Planalto já esperava manutenção da taxa
A decisão de ontem foi unânime. O comunicado afirmava apenas que, "avaliando o cenário prospectivo e o balanço de riscos para a inflação, em ambiente de maior incerteza, o Copom decidiu por unanimidade, neste momento, manter a Selic em 13,75% ao ano, sem viés".
Avaliação reservada feita ontem à noite no Palácio do Planalto era que a manutenção dos juros e o anúncio de possibilidade de troca US$30 bilhões por reais com o Fed são duas armas poderosas para conter o ataque especulativo contra a moeda brasileira, que fez o dólar disparar nas últimas semanas. Um interlocutor direto do presidente Luiz Inácio Lula da Silva ressaltou que as duas ações coordenadas visam a reduzir a pressão sobre o câmbio hoje, dia em que será estabelecida a Ptax (taxa de referência para os contratos futuros), que vale para todo um mês.
- Se alguém pensava em fazer um ataque especulativo, agora terá de refazer as contas. Foi uma sinalização importante do Banco Central para defender o setor produtivo. Até porque, neste momento, nossa questão principal é o câmbio, não os juros - disse o senador Aloizio Mercadante (PT-SP).
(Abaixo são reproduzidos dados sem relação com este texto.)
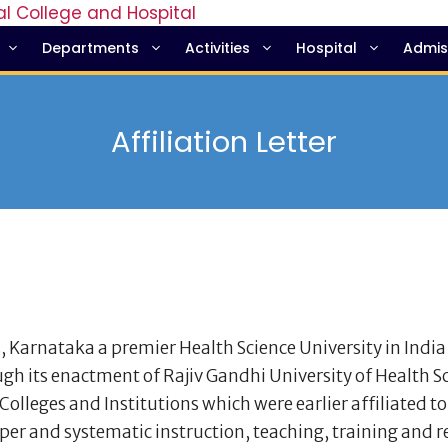
Departments
Activities
Hospital
Admis
Affiliation Letter
, Karnataka a premier Health Science University in India
gh its enactment of Rajiv Gandhi University of Health S
olleges and Institutions which were earlier affiliated to
per and systematic instruction, teaching, training and 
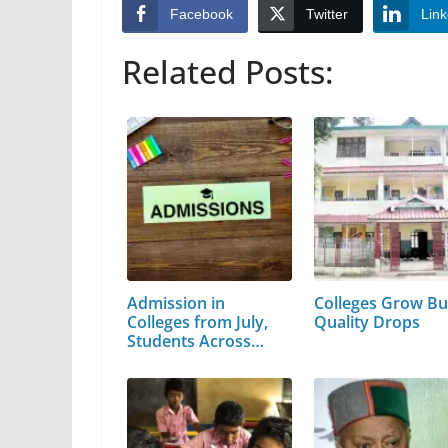
Facebook
Twitter
Link
Related Posts:
Admission in
Colleges Grow Bu
Colleges from July,
Quality Drops
Students Across
the…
No Planalto, a expectativa também era de manutenção. Nos últimos dias, Lula consultou o presidente do BC, Henrique Meirelles, várias vezes, recebendo sinais sobre essa decisão. O Ministério da Fazenda também celebrou.
- É uma decisão correta neste momento de maior incerteza -- afirmou o secretário de Política Econômica, Nelson Barbosa. - A crise antecipou uma parada (na alta de juros) que a Fazenda esperava apenas para dezembro.
Desde abril, o Copom elevou a taxa em 2,5 pontos percentuais, preocupado com o avanço da inflação, decorrente do descompasso entre oferta e demanda. Na reunião anterior do Copom, em 10 de setembro, a alta foi de 0,75 ponto. O próximo encontro será em dezembro.
Desde setembro, o cenário econômico deu uma guinada: grandes bancos americanos e europeus quebraram, as bolsas de valores despencaram no mundo todo, o dólar estourou e o crédito sumiu dos mercados. Os principais dirigentes do BC já davam sinais de que haveria uma interrupção na alta dos juros.
Analista ainda vê pressão do dólar na inflação
Em conversas com economistas, por exemplo, o diretor de Política Econômica, Mário Mesquita, deixou claro que a preocupação do BC era com a atividade econômica. No mercado, muitas projeções apontam crescimento abaixo de 3% em 2009, contra 4,5% esperados antes da crise.
O setor produtivo aprovou.
- A decisão mostra que a freada econômica já veio, e o Copom percebeu isso e quer evitar mais desaceleração - disse o presidente da Federação das Indústrias do Estado do Rio de Janeiro, Eduardo Eugênio Vieira.
No mercado, havia algumas apostas de que o Copom poderia elevar os juros para segurar a inflação. O economista do banco Real Cristiano Souza esperava alta de 0,5 ponto. Para ele, a disparada do dólar já contaminou a inflação de 2009. Souza projeta IPCA de 5,5% ano que vem, acima do centro da meta do governo, de 4,5%.